Doch es gibt auch enge Verbindungen zu den beiden ökologischen Megakrisen des Planeten, dem Klimawandel und der schwindenden Biodiversität. Die Chemieindustrie ist einer der Hauptverbraucher von fossilen Rohstoffen und damit ein kritischer CO2-Produzent, und sie ist ein zentraler Treiber beim Verlust der Artenvielfalt, vor allem durch Pflanzenschutzmittel.

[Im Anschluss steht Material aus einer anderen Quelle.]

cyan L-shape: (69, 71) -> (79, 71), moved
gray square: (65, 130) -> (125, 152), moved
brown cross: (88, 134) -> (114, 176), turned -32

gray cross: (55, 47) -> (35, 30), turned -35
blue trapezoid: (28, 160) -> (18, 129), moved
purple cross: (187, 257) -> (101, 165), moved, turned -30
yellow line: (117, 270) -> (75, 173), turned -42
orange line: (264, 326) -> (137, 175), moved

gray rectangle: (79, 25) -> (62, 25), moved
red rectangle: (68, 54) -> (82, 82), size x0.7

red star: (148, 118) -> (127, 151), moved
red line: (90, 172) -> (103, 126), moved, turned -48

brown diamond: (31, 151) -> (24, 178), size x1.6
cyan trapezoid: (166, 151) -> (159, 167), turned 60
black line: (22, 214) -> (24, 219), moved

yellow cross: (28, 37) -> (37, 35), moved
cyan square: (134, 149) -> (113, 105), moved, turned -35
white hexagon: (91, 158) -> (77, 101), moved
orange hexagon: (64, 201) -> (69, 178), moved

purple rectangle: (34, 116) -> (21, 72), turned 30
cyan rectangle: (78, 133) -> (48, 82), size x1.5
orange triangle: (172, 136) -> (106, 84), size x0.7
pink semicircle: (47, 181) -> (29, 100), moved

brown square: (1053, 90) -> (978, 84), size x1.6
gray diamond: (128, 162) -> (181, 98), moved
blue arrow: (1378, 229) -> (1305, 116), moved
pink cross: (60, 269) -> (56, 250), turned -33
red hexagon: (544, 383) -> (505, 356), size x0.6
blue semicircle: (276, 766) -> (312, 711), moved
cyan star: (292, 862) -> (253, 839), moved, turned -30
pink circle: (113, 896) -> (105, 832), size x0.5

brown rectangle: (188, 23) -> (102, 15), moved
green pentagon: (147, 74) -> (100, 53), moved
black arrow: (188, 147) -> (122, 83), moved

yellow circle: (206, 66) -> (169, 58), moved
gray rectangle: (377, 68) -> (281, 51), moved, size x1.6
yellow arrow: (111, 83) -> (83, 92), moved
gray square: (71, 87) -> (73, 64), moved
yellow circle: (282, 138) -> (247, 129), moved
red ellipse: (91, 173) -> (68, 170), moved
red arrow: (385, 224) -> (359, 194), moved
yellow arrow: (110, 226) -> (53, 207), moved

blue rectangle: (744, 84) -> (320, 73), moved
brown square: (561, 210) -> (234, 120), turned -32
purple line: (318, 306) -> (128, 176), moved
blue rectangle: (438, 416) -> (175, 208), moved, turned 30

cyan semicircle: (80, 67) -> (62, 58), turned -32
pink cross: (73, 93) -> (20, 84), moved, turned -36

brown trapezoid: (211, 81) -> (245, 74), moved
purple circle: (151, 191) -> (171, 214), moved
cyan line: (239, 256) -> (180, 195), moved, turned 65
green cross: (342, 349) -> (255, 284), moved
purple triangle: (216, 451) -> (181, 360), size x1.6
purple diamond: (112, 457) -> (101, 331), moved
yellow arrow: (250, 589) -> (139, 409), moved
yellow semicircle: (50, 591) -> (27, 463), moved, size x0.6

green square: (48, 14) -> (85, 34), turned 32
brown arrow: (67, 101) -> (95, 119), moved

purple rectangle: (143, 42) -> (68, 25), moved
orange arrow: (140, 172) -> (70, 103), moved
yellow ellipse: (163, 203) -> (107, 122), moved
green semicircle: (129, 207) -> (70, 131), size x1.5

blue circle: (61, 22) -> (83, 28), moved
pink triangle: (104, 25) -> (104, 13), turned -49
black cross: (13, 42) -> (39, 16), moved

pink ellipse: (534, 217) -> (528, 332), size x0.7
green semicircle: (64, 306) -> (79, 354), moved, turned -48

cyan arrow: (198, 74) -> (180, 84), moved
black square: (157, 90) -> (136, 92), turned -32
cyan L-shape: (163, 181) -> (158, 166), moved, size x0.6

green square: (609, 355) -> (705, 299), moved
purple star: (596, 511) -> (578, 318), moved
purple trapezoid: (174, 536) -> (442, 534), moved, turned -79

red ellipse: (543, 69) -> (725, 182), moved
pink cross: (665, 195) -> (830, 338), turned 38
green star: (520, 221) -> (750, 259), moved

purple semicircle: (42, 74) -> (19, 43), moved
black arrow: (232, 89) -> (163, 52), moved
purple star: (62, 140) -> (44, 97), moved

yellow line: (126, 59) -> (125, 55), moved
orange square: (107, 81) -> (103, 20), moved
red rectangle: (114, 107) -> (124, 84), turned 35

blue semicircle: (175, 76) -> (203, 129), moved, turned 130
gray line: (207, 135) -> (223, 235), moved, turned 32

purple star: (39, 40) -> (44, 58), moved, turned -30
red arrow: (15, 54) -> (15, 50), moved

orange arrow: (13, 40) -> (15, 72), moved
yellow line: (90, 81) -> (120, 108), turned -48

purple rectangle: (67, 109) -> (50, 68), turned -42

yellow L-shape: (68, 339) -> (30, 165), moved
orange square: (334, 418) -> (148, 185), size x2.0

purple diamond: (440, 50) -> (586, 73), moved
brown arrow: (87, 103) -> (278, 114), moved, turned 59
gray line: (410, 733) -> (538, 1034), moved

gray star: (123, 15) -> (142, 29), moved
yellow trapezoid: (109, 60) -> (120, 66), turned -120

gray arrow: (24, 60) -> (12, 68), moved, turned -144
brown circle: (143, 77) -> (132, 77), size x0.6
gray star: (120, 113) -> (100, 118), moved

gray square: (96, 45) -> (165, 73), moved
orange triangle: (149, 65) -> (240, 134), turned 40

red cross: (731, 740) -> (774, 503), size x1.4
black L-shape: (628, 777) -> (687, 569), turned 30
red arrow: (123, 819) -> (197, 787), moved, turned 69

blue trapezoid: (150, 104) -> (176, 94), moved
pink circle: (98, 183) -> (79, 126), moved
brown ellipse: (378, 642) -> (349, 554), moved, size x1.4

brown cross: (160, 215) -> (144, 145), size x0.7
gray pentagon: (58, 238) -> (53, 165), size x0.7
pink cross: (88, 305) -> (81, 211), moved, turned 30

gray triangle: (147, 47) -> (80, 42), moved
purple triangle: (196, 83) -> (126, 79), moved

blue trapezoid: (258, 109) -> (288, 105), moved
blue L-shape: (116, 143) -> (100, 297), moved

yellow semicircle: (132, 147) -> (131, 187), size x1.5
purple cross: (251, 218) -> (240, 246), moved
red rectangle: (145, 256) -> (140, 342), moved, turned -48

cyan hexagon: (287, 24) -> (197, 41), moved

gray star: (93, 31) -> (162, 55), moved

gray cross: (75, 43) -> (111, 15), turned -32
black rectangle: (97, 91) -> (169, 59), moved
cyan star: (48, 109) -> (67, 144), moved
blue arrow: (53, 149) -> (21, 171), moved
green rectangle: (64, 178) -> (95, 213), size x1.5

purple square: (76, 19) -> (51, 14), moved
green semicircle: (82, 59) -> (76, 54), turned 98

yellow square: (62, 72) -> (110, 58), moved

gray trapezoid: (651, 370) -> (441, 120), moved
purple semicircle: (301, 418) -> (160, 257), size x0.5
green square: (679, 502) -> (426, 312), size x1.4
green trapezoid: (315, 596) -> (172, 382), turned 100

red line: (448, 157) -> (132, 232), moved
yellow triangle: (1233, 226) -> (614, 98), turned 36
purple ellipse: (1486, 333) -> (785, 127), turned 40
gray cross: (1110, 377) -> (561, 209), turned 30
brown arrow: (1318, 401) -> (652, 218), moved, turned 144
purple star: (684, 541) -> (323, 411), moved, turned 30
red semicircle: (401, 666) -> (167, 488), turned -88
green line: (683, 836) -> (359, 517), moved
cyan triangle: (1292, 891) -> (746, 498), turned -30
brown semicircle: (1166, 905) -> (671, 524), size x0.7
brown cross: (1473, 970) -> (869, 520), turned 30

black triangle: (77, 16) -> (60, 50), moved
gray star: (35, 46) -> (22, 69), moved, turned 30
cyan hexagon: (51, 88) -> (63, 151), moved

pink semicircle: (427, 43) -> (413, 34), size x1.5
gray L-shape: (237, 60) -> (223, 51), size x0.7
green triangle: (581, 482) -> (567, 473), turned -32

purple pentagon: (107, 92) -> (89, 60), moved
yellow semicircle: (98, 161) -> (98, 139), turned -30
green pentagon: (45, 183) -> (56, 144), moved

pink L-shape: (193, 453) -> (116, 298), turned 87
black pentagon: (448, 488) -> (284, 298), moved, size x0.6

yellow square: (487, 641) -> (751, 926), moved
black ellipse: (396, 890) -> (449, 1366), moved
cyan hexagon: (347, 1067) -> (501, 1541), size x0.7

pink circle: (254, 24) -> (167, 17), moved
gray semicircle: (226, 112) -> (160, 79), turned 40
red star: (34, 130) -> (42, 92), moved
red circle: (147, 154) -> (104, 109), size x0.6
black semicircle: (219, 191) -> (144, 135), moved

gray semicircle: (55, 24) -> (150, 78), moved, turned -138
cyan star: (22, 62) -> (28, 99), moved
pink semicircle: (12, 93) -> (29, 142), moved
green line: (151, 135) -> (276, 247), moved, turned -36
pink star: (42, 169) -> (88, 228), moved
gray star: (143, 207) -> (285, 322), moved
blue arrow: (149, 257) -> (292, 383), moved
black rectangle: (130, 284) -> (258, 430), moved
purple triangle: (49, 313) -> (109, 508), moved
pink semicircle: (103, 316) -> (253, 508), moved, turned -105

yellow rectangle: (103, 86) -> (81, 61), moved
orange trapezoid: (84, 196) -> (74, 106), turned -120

Die Analyse ist klar. Laut dem UN-Umweltprogramm Unep handelt es sich bei der Verschmutzung mit Chemikalien tatsächlich neben Klima und Biodiversität um das dritte, meist übersehene Umwelt-Megaproblem unserer Zeit. Wissenschaftler:innen haben erst unlängst gewarnt, dass die „planetare Grenze“ für die Anreicherung neuer Substanzen, zu denen Mikroplastik und die sogenannten Ewigkeitschemikalien, die „Pfas“, gehören, überschritten sind.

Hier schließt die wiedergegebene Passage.